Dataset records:
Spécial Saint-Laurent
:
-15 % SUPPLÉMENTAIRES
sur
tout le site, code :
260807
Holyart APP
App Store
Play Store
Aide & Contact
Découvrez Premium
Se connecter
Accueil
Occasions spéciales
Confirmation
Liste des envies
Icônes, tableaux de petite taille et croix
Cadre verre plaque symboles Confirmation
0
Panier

==

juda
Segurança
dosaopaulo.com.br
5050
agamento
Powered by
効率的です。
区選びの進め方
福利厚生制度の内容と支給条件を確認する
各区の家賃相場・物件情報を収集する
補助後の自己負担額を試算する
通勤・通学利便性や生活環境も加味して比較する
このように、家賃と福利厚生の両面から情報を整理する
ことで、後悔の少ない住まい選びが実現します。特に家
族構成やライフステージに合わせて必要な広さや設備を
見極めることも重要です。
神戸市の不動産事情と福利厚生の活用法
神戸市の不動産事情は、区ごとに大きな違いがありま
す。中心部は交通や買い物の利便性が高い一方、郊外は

Task
In how many lines of the data above does the word "Confirmation" occur? Only the number is wanted.

Written solution
2